Can a historic Louisville eatery that drew much of its appeal from more than a century of history make the move to modern quarters without losing its soul?

Cunningham's, whose 131-year-old brick building at Fifth and Breckenridge streets was destroyed by fire in July 2001, has come bursting back to life downtown, and happy standing-room-only lunch-hour crowds appear to be voting with their pocketbooks.

Lured by a $50,000 city economic development grant into a newly built space in what had been the first floor of a modern parking garage (which in its turn replaced what memory recalls as a row of cheap wig shops), the new Cunningham's may be the best thing that's happened to this once-vibrant downtown block since they turned the old Fourth Street cruising strip into a pedestrian mall in the '70s.

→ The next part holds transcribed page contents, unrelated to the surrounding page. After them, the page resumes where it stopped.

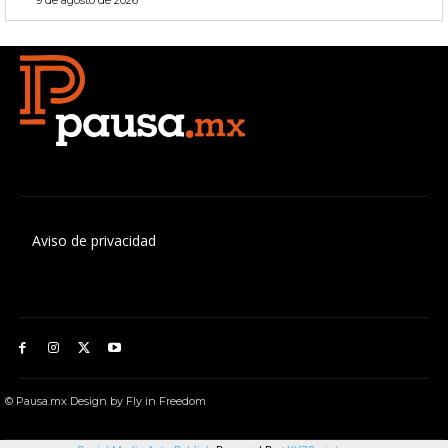
9 de agosto de 2026
Aviso de privacidad
© Pausa.mx Design by Fly in Freedom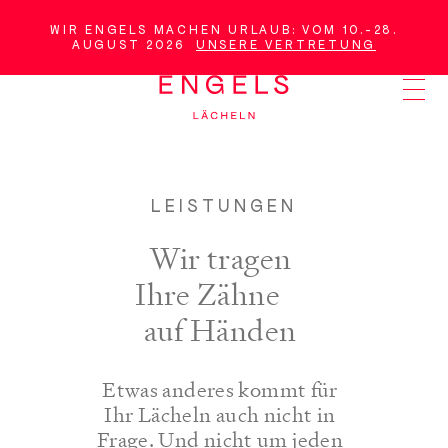
Weiter
zum
WIR ENGELS MACHEN URLAUB: VOM 10.-28.
AUGUST 2026
UNSERE VERTRETUNG
WICHTIGE
Hauptinhalt
NACHRICHT
LEISTUNGEN
Wir tragen
Ihre Zähne
auf Händen
Etwas anderes kommt für
Ihr Lächeln auch nicht in
Frage. Und nicht um jeden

The old Cunningham's, which was allegedly once a bordello, saloon and unofficial offtrack betting hall, was known as much for its dark, nostalgic atmosphere as for its friendly waiters and hearty fare. They've done a surprisingly good job of re-creating the feeling of the old place in the new location, the main difference being that it's all new and clean. Not that the old was dirty, exactly, but an accretion of more than a century of nostalgia and frying grease has to count for something.

Even the waiters are the same, or similar anyway, including the familiar Mr. Poole, who's surely been serving at Cunningham's since Aristides won the first Kentucky Derby in 1875. You know you're in Cunningham's when the server calls you "sweetie," takes an extended order without writing anything down ... and gets it all right!

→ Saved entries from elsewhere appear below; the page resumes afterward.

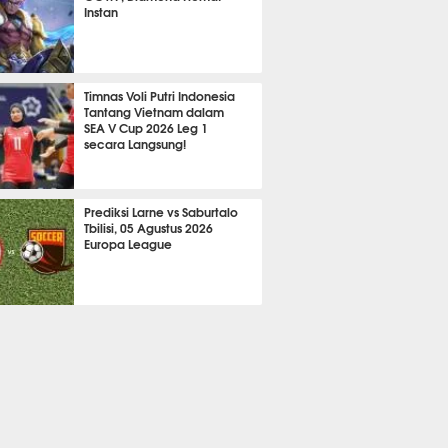
Instan
2088
Timnas Voli Putri Indonesia
Tantang Vietnam dalam
SEA V Cup 2026 Leg 1
secara Langsung!
A LAIN
658
Prediksi Larne vs Saburtalo
Tbilisi, 05 Agustus 2026
Europa League
 BOLA
2238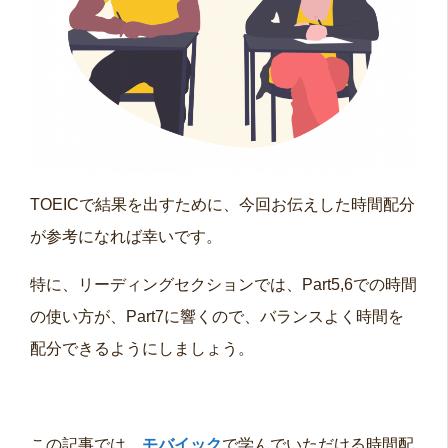
TOEICで結果を出すために、今回お伝えした時間配分
が参考になれば幸いです。
特に、リーディングセクションでは、Part5,6での時間
の使い方が、Part7に響くので、バランスよく時間を
配分できるようにしましょう。
この記事では、
モバイック
で学んでいただける時間配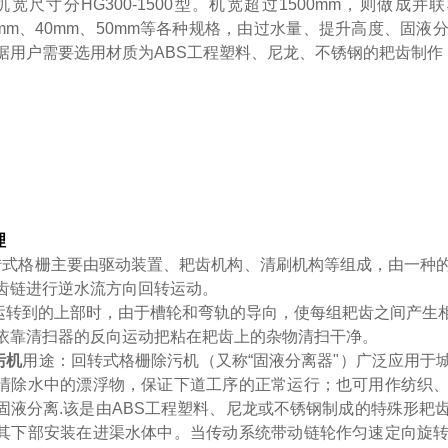
宽尺寸分HG300-1500型。机宽超过1500mm，则做成并
30mm、40mm、50mm等各种规格，由过水量、提升高度、固
据用户需要选用材质为ABS工程塑料、尼龙、不锈钢的耙齿制
理
转式格栅主要由驱动装置、耙齿机构、清刷机构等组成，由一种
齿链进行逆水流方向回转运动。
运转到的上部时，由于槽轮和弯轨的导向，使每组耙齿之间产生
依靠清扫器的反向运动把粘在耙齿上的杂物清扫干净。
污机
用途：回转式格栅除污机（又称“固液分离器"）广泛应用于
清除水中的漂浮物，保证下道工序的正常运行；也可用作纺织
固液分离.该是由ABS工程塑料、尼龙或不锈钢制成的特殊形耙
其下部安装在进渠水体中。当传动系统带动链轮作匀速定向旋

They saved many of the restaurant's historic photos of Louisville scenes and Churchill Downs after the fire, and the framed black-and-white photos go a long way to restore the old mood on the new building's cafe-au-lait and green walls.

To everyone's delight, they've even replicated Cunningham's old private rooms: A half-dozen stalls guarded by swinging doors line the south side of the big room, ready and waiting for larger groups. There's a welcoming bar at the entry, a small dining area to the right, and a larger dining room on the other side. A bar and a couple of rows of black-upholstered booths break up the large room into sections that evoke the jumbled collection of small rooms and booths that made up the old place, and Heinz ketchup and plastic tartar sauce bottles still grace every table. You've got to look closely to realize that the simple industrial carpeting beneath your feet and the industrial suspended ceiling overhead are new; squint a bit and you could almost be back in the old Cunningham's.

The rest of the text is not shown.